The Beatnik invasion here now seems as remote as Johnny Ray, the sinking of the
Lusitania
or the early work of Lorraine Hansberry. Three youths appeared, as night was falling fast, who looked to be falling even faster. They bore a banner with a strange device: a pair of shoes rampant on a field of flame, and were billed as “The Holy Barbarians.”
When asked by a puzzled interviewer what they stood for, the leader stepped out and replied, “Death is a letter that was never sent.” The second stepped forth and explained, “Chicago is a rose!” The third stole the show by declaiming:
“FRIED SHOES!”
They then recited poetry to a jazz background. The jazz was all right, but the poetry was just typing.
It became plain that they were neither holy nor barbaric. They were nihilism's organization men giving demonstrations of how to be a non-conformist without risking one's personal security: “Classes in nonconformism every Wednesday at 8:00 P.M. Please be on time.”
It never got to be anything beyond typing because it never asserted itself in terms of an individual, but always in terms of “We” and “Us.” And art can never be asserted except in terms of “I.”
So they passed on to their next booking. I hope that all three have found steady work by now. But surely no investigating committee is ever going to ask anybody, “Were you ever, or are you now, a Beatnik?” And it fell as far short of life artistically as it did politically. As Chicago today falls short in men and women of living vision. To have such men and women there must be believers. We have no great poet here because there is no real belief in poetry. And in this lack of belief our true corruption lies: not in the hearts of heroin pushers or prostitutes, but in a consciencelessness bred by affluence.
Yet we have had prophets, we have had companions. We have had a man to say, “While there is a soul in prison I am not free.” We have had men and women who knew that a city of a hundred tents, owning the voice of single man speaking for the conscience of those hundred tents, is a city more enduring than that which we are now building.

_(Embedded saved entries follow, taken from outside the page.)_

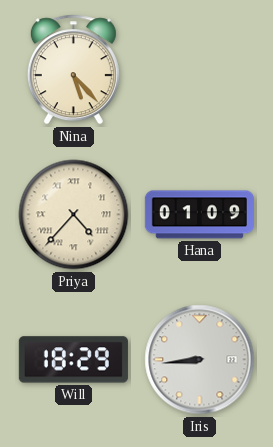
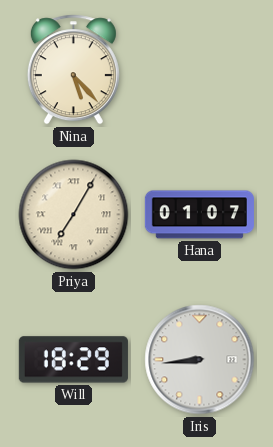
Priya: 4:37 -> 7:05
Hana: 01:09 -> 01:07
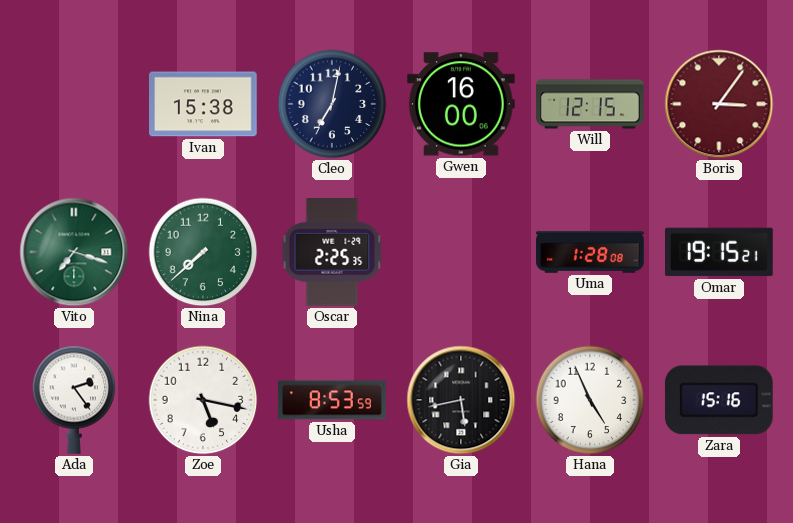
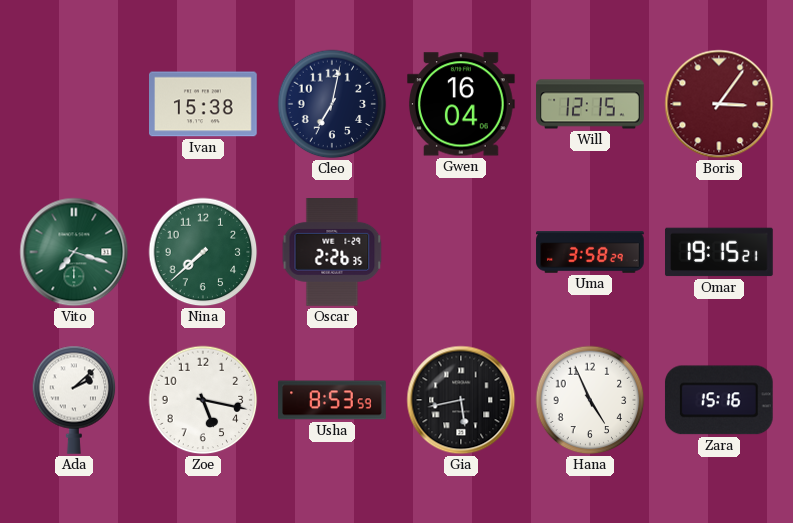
Gwen: 16:00 -> 16:04
Oscar: 2:25 -> 2:26
Uma: 1:28 -> 3:58
Ada: 2:24 -> 2:08
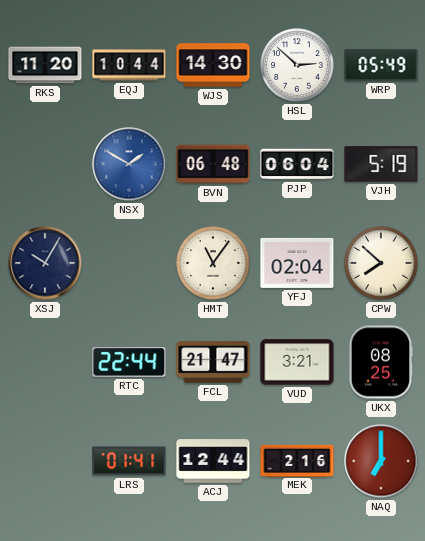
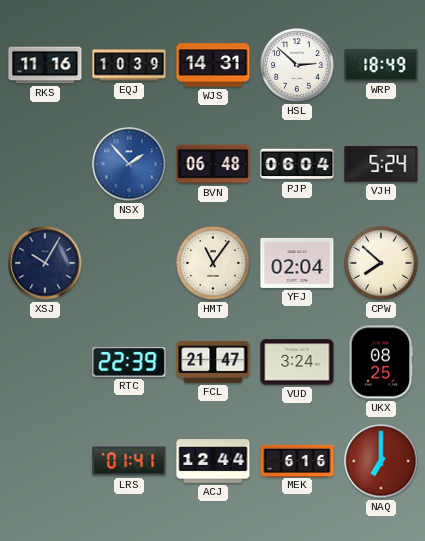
RKS: 11:20 -> 11:16
EQJ: 10:44 -> 10:39
WJS: 14:30 -> 14:31
WRP: 05:49 -> 18:49
NSX: 1:50 -> 1:53
VJH: 5:19 -> 5:24
RTC: 22:44 -> 22:39
VUD: 3:21 -> 3:24
MEK: 2:16 -> 6:16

For the only city that endures is the city of the heart.
 
Mr. Frank Lloyd Wright was a saint of architecture. Mr. Wright liked stone buildings, steel buildings, tall buildings and low buildings. He liked round buildings and square buildings. He even liked wet buildings and dry buildings. He liked expensive buildings better than he liked cheap buildings, but if there wasn't any expensive building near at hand to like, Mr. Wright would just go ahead and like any old building. Nobody could stop him from liking buildings. It seemed as if there were some thing about buildings that just
got
Mr. Wright.
What Mr. Wright thought made a city great was its buildings. How the people inside a building were feeling wasn't as important to him as how the building was feeling. He thought that what was most important was how the whole scene looked when you took a sightline on it and saw all the stone buildings and all the steel buildings and all the tall buidings and all the low buildings and all the round buildings and all the square buildings and all the wet buildings and all the dry buildings.
What I always thought was most important was the names on the doorbell in the hall.
Therefore my own name, on the day that Mr. Wright's skyscraper rises a mile hope-high into the air out of a foundation a mile dream-deep in
stone, shall not be among those carved on its cornerstone. On the day that the double-tiered causeway is merged with the expressway that merges with the coast-to-coast thruway making right-hand turns every mile into a hundred solid miles of mile-high skyscrapers, each rising a mile hope-high to the sky out of a mile dream-deep in earth, my own name will not be brought up.